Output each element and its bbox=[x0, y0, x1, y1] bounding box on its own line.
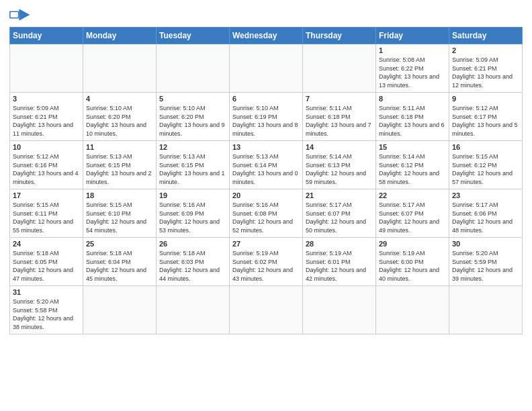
day-cell: 10Sunrise: 5:12 AM Sunset: 6:16 PM Dayli… bbox=[10, 141, 83, 189]
day-cell bbox=[157, 44, 230, 93]
day-number: 2 bbox=[452, 46, 519, 54]
day-info: Sunrise: 5:19 AM Sunset: 6:01 PM Dayligh… bbox=[306, 249, 373, 283]
day-cell: 19Sunrise: 5:16 AM Sunset: 6:09 PM Dayli… bbox=[157, 189, 230, 238]
day-cell: 28Sunrise: 5:19 AM Sunset: 6:01 PM Dayli… bbox=[303, 238, 376, 286]
day-cell: 30Sunrise: 5:20 AM Sunset: 5:59 PM Dayli… bbox=[449, 238, 523, 286]
day-number: 11 bbox=[86, 143, 153, 151]
day-info: Sunrise: 5:19 AM Sunset: 6:02 PM Dayligh… bbox=[232, 249, 300, 283]
day-number: 7 bbox=[306, 95, 373, 103]
svg-rect-2 bbox=[11, 12, 18, 17]
day-number: 9 bbox=[452, 95, 519, 103]
weekday-header-row: SundayMondayTuesdayWednesdayThursdayFrid… bbox=[10, 28, 523, 44]
day-cell: 15Sunrise: 5:14 AM Sunset: 6:12 PM Dayli… bbox=[376, 141, 449, 189]
day-number: 19 bbox=[159, 191, 226, 199]
day-cell bbox=[303, 286, 376, 334]
day-cell: 6Sunrise: 5:10 AM Sunset: 6:19 PM Daylig… bbox=[230, 93, 303, 141]
day-info: Sunrise: 5:09 AM Sunset: 6:21 PM Dayligh… bbox=[452, 56, 519, 89]
week-row-6: 31Sunrise: 5:20 AM Sunset: 5:58 PM Dayli… bbox=[10, 286, 523, 334]
weekday-header-tuesday: Tuesday bbox=[157, 28, 230, 44]
day-cell: 3Sunrise: 5:09 AM Sunset: 6:21 PM Daylig… bbox=[10, 93, 83, 141]
day-number: 23 bbox=[452, 191, 519, 199]
day-cell: 26Sunrise: 5:18 AM Sunset: 6:03 PM Dayli… bbox=[157, 238, 230, 286]
day-number: 30 bbox=[452, 240, 519, 248]
day-number: 28 bbox=[306, 240, 373, 248]
day-cell: 1Sunrise: 5:08 AM Sunset: 6:22 PM Daylig… bbox=[376, 44, 449, 93]
day-cell: 2Sunrise: 5:09 AM Sunset: 6:21 PM Daylig… bbox=[449, 44, 523, 93]
day-number: 4 bbox=[86, 95, 153, 103]
day-cell: 22Sunrise: 5:17 AM Sunset: 6:07 PM Dayli… bbox=[376, 189, 449, 238]
day-number: 21 bbox=[306, 191, 373, 199]
weekday-header-friday: Friday bbox=[376, 28, 449, 44]
day-cell: 20Sunrise: 5:16 AM Sunset: 6:08 PM Dayli… bbox=[230, 189, 303, 238]
day-number: 15 bbox=[379, 143, 446, 151]
day-cell: 12Sunrise: 5:13 AM Sunset: 6:15 PM Dayli… bbox=[157, 141, 230, 189]
day-info: Sunrise: 5:13 AM Sunset: 6:14 PM Dayligh… bbox=[232, 152, 300, 186]
day-cell bbox=[83, 286, 157, 334]
day-info: Sunrise: 5:11 AM Sunset: 6:18 PM Dayligh… bbox=[379, 104, 446, 138]
day-cell: 14Sunrise: 5:14 AM Sunset: 6:13 PM Dayli… bbox=[303, 141, 376, 189]
week-row-1: 1Sunrise: 5:08 AM Sunset: 6:22 PM Daylig… bbox=[10, 44, 523, 93]
day-number: 25 bbox=[86, 240, 153, 248]
day-number: 31 bbox=[13, 288, 80, 296]
day-number: 26 bbox=[159, 240, 226, 248]
day-number: 14 bbox=[306, 143, 373, 151]
day-cell bbox=[230, 44, 303, 93]
day-info: Sunrise: 5:17 AM Sunset: 6:06 PM Dayligh… bbox=[452, 201, 519, 234]
day-info: Sunrise: 5:13 AM Sunset: 6:15 PM Dayligh… bbox=[159, 152, 226, 186]
day-info: Sunrise: 5:11 AM Sunset: 6:18 PM Dayligh… bbox=[306, 104, 373, 138]
weekday-header-saturday: Saturday bbox=[449, 28, 523, 44]
day-cell: 11Sunrise: 5:13 AM Sunset: 6:15 PM Dayli… bbox=[83, 141, 157, 189]
day-cell: 9Sunrise: 5:12 AM Sunset: 6:17 PM Daylig… bbox=[449, 93, 523, 141]
day-info: Sunrise: 5:20 AM Sunset: 5:58 PM Dayligh… bbox=[13, 298, 80, 331]
day-cell: 21Sunrise: 5:17 AM Sunset: 6:07 PM Dayli… bbox=[303, 189, 376, 238]
day-number: 5 bbox=[159, 95, 226, 103]
day-cell: 8Sunrise: 5:11 AM Sunset: 6:18 PM Daylig… bbox=[376, 93, 449, 141]
day-cell bbox=[230, 286, 303, 334]
calendar-table: SundayMondayTuesdayWednesdayThursdayFrid… bbox=[9, 27, 523, 334]
day-number: 12 bbox=[159, 143, 226, 151]
day-info: Sunrise: 5:10 AM Sunset: 6:20 PM Dayligh… bbox=[159, 104, 226, 138]
day-info: Sunrise: 5:13 AM Sunset: 6:15 PM Dayligh… bbox=[86, 152, 153, 186]
weekday-header-sunday: Sunday bbox=[10, 28, 83, 44]
week-row-3: 10Sunrise: 5:12 AM Sunset: 6:16 PM Dayli… bbox=[10, 141, 523, 189]
day-cell bbox=[10, 44, 83, 93]
day-info: Sunrise: 5:17 AM Sunset: 6:07 PM Dayligh… bbox=[379, 201, 446, 234]
day-info: Sunrise: 5:08 AM Sunset: 6:22 PM Dayligh… bbox=[379, 56, 446, 89]
day-number: 3 bbox=[13, 95, 80, 103]
day-cell: 7Sunrise: 5:11 AM Sunset: 6:18 PM Daylig… bbox=[303, 93, 376, 141]
day-number: 6 bbox=[232, 95, 300, 103]
day-cell: 27Sunrise: 5:19 AM Sunset: 6:02 PM Dayli… bbox=[230, 238, 303, 286]
day-info: Sunrise: 5:15 AM Sunset: 6:12 PM Dayligh… bbox=[452, 152, 519, 186]
day-cell bbox=[83, 44, 157, 93]
weekday-header-thursday: Thursday bbox=[303, 28, 376, 44]
day-number: 27 bbox=[232, 240, 300, 248]
week-row-2: 3Sunrise: 5:09 AM Sunset: 6:21 PM Daylig… bbox=[10, 93, 523, 141]
day-number: 8 bbox=[379, 95, 446, 103]
day-info: Sunrise: 5:16 AM Sunset: 6:08 PM Dayligh… bbox=[232, 201, 300, 234]
day-info: Sunrise: 5:15 AM Sunset: 6:10 PM Dayligh… bbox=[86, 201, 153, 234]
day-info: Sunrise: 5:18 AM Sunset: 6:04 PM Dayligh… bbox=[86, 249, 153, 283]
day-cell: 4Sunrise: 5:10 AM Sunset: 6:20 PM Daylig… bbox=[83, 93, 157, 141]
day-info: Sunrise: 5:15 AM Sunset: 6:11 PM Dayligh… bbox=[13, 201, 80, 234]
day-cell bbox=[449, 286, 523, 334]
header bbox=[9, 7, 523, 23]
day-cell: 13Sunrise: 5:13 AM Sunset: 6:14 PM Dayli… bbox=[230, 141, 303, 189]
day-info: Sunrise: 5:19 AM Sunset: 6:00 PM Dayligh… bbox=[379, 249, 446, 283]
day-info: Sunrise: 5:10 AM Sunset: 6:20 PM Dayligh… bbox=[86, 104, 153, 138]
day-info: Sunrise: 5:16 AM Sunset: 6:09 PM Dayligh… bbox=[159, 201, 226, 234]
day-cell: 24Sunrise: 5:18 AM Sunset: 6:05 PM Dayli… bbox=[10, 238, 83, 286]
day-number: 17 bbox=[13, 191, 80, 199]
day-info: Sunrise: 5:14 AM Sunset: 6:12 PM Dayligh… bbox=[379, 152, 446, 186]
day-cell: 23Sunrise: 5:17 AM Sunset: 6:06 PM Dayli… bbox=[449, 189, 523, 238]
day-cell: 18Sunrise: 5:15 AM Sunset: 6:10 PM Dayli… bbox=[83, 189, 157, 238]
day-cell bbox=[376, 286, 449, 334]
day-number: 24 bbox=[13, 240, 80, 248]
day-info: Sunrise: 5:20 AM Sunset: 5:59 PM Dayligh… bbox=[452, 249, 519, 283]
page: SundayMondayTuesdayWednesdayThursdayFrid… bbox=[0, 0, 532, 341]
logo bbox=[9, 7, 34, 23]
day-number: 10 bbox=[13, 143, 80, 151]
day-info: Sunrise: 5:12 AM Sunset: 6:16 PM Dayligh… bbox=[13, 152, 80, 186]
logo-icon bbox=[9, 7, 31, 23]
day-info: Sunrise: 5:18 AM Sunset: 6:03 PM Dayligh… bbox=[159, 249, 226, 283]
day-cell: 17Sunrise: 5:15 AM Sunset: 6:11 PM Dayli… bbox=[10, 189, 83, 238]
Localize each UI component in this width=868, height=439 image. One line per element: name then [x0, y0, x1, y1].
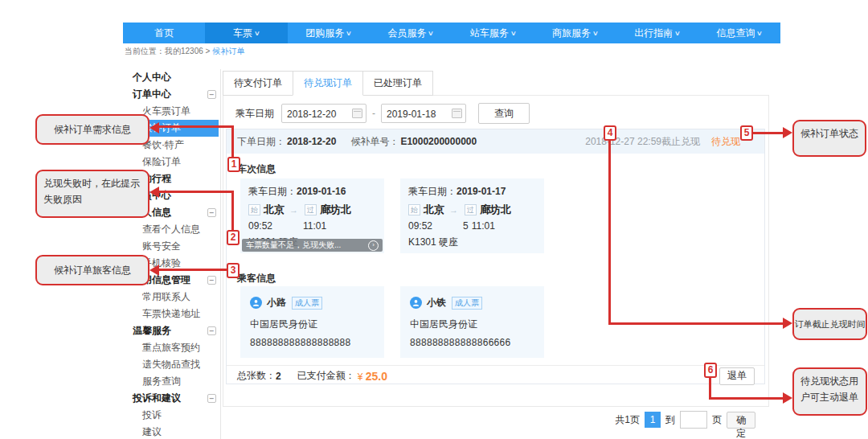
failure-reason-tooltip: 车票数量不足，兑现失败... ›	[242, 239, 383, 252]
sidebar-item-insurance-orders[interactable]: 保险订单	[129, 154, 219, 170]
train-card: 乘车日期：2019-01-17 始 北京 → 过 廊坊北 09:52 5 11:…	[400, 178, 544, 253]
tooltip-detail-icon[interactable]: ›	[368, 240, 379, 251]
sidebar-item-label: 投诉	[142, 409, 162, 421]
annotation-line	[709, 397, 783, 400]
current-page-button[interactable]: 1	[645, 412, 661, 428]
passenger-card: 小路 成人票 中国居民身份证 888888888888888888	[240, 286, 384, 358]
annotation-callout-failure-reason: 兑现失败时，在此提示失败原因	[35, 170, 149, 218]
passenger-name: 小铁	[427, 296, 446, 310]
sidebar-item-lost-item-search[interactable]: 遗失物品查找	[129, 356, 219, 373]
sidebar-item-ticket-delivery-address[interactable]: 车票快递地址	[129, 306, 219, 322]
sidebar-item-frequent-contacts[interactable]: 常用联系人	[129, 289, 219, 306]
passenger-name: 小路	[267, 296, 286, 310]
sidebar-item-account-security[interactable]: 账号安全	[129, 238, 219, 255]
sidebar-item-suggestion[interactable]: 建议	[129, 424, 219, 439]
top-navigation: 首页 车票∨ 团购服务∨ 会员服务∨ 站车服务∨ 商旅服务∨ 出行指南∨ 信息查…	[123, 23, 780, 43]
annotation-line	[709, 378, 711, 400]
annotation-callout-demand-info: 候补订单需求信息	[35, 114, 149, 145]
arrive-time: 11:01	[303, 220, 326, 232]
annotation-text: 待兑现状态用户可主动退单	[800, 373, 859, 405]
calendar-icon[interactable]	[352, 109, 362, 118]
nav-item-business-travel[interactable]: 商旅服务∨	[534, 23, 616, 43]
failure-reason-text: 车票数量不足，兑现失败...	[246, 240, 341, 251]
annotation-marker-1: 1	[227, 157, 240, 172]
passenger-avatar-icon	[410, 297, 422, 309]
order-date-label: 下单日期：	[237, 135, 285, 149]
sidebar-item-order-center[interactable]: 订单中心−	[129, 86, 219, 103]
sidebar-item-label: 查看个人信息	[142, 224, 200, 235]
sidebar-item-complaint[interactable]: 投诉	[129, 407, 219, 424]
sidebar-item-complaints-suggestions[interactable]: 投诉和建议−	[129, 390, 219, 407]
goto-label: 到	[665, 413, 675, 427]
annotation-text: 候补订单状态	[800, 125, 858, 142]
sidebar-item-caring-services[interactable]: 温馨服务−	[129, 322, 219, 339]
sidebar-item-label: 保险订单	[142, 156, 181, 167]
route-arrow-icon: →	[449, 205, 458, 215]
goto-page-input[interactable]	[680, 411, 707, 429]
nav-item-member-services[interactable]: 会员服务∨	[370, 23, 452, 43]
passenger-section-title: 乘客信息	[237, 272, 276, 285]
collapse-icon[interactable]: −	[207, 90, 216, 99]
sidebar-item-view-personal-info[interactable]: 查看个人信息	[129, 221, 219, 238]
date-to-input[interactable]	[382, 105, 452, 124]
annotation-marker-4: 4	[604, 125, 616, 141]
nav-item-label: 站车服务	[470, 27, 509, 40]
paid-amount-value: ¥ 25.0	[358, 370, 387, 383]
sidebar-item-label: 投诉和建议	[133, 392, 181, 404]
annotation-callout-passenger-info: 候补订单旅客信息	[35, 255, 149, 285]
ticket-type-badge: 成人票	[292, 297, 322, 310]
nav-item-home[interactable]: 首页	[123, 23, 205, 43]
route-arrow-icon: →	[289, 205, 298, 215]
nav-item-info-query[interactable]: 信息查询∨	[698, 23, 780, 43]
annotation-arrowhead	[783, 318, 792, 329]
refund-button[interactable]: 退单	[719, 367, 755, 385]
pass-tag: 过	[305, 204, 317, 215]
tab-pending-redemption[interactable]: 待兑现订单	[293, 71, 363, 96]
breadcrumb-prefix: 当前位置：我的12306 >	[125, 47, 210, 55]
date-range-separator: -	[372, 108, 375, 119]
annotation-line	[158, 125, 234, 128]
tab-pending-payment[interactable]: 待支付订单	[223, 71, 293, 96]
chevron-down-icon: ∨	[254, 30, 260, 37]
collapse-icon[interactable]: −	[207, 276, 216, 285]
destination-station: 廊坊北	[320, 203, 351, 217]
sidebar-item-key-passenger-reservation[interactable]: 重点旅客预约	[129, 339, 219, 356]
ride-date-value: 2019-01-16	[297, 186, 346, 197]
sidebar-item-personal-center[interactable]: 个人中心	[129, 69, 219, 86]
nav-item-station-services[interactable]: 站车服务∨	[452, 23, 534, 43]
annotation-line	[231, 125, 234, 158]
collapse-icon[interactable]: −	[207, 394, 216, 403]
id-type: 中国居民身份证	[250, 318, 376, 331]
sidebar-item-label: 账号安全	[142, 240, 181, 252]
origin-station: 北京	[264, 203, 285, 217]
chevron-down-icon: ∨	[674, 30, 681, 37]
origin-tag: 始	[248, 204, 260, 215]
date-from-field[interactable]	[281, 104, 366, 123]
nav-item-group-services[interactable]: 团购服务∨	[288, 23, 370, 43]
nav-item-tickets[interactable]: 车票∨	[205, 23, 287, 43]
arrive-time: 11:01	[472, 220, 495, 232]
annotation-arrowhead	[783, 127, 792, 138]
confirm-button[interactable]: 确定	[727, 412, 755, 429]
date-to-field[interactable]	[381, 104, 466, 123]
order-footer: 总张数： 2 已支付金额： ¥ 25.0 退单	[227, 365, 764, 386]
nav-item-travel-guide[interactable]: 出行指南∨	[616, 23, 698, 43]
query-button[interactable]: 查询	[478, 103, 530, 124]
date-filter: 乘车日期 - 查询	[235, 103, 530, 124]
date-from-input[interactable]	[282, 105, 353, 124]
total-tickets-label: 总张数：	[237, 369, 276, 383]
id-number: 888888888888866666	[410, 337, 536, 348]
total-tickets-value: 2	[276, 371, 281, 382]
origin-station: 北京	[424, 203, 444, 217]
annotation-callout-user-refund: 待兑现状态用户可主动退单	[792, 367, 867, 416]
depart-time: 09:52	[408, 220, 463, 232]
chevron-down-icon: ∨	[592, 30, 599, 37]
ride-date-value: 2019-01-17	[457, 186, 506, 197]
annotation-line	[158, 191, 234, 193]
calendar-icon[interactable]	[452, 109, 462, 118]
tab-processed[interactable]: 已处理订单	[362, 71, 433, 96]
sidebar-item-service-inquiry[interactable]: 服务查询	[129, 373, 219, 390]
collapse-icon[interactable]: −	[207, 208, 216, 217]
breadcrumb-current-link[interactable]: 候补订单	[212, 47, 244, 55]
collapse-icon[interactable]: −	[207, 326, 216, 335]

************

**Exercise description**
Nothing but lines that contain "card" should appear in the answer. Copy each from the records.

**Result for this exercise**
train-card: 乘车日期：2019-01-17 始 北京 → 过 廊坊北 09:52 5 11:…	[400, 178, 544, 253]
passenger-card: 小路 成人票 中国居民身份证 888888888888888888	[240, 286, 384, 358]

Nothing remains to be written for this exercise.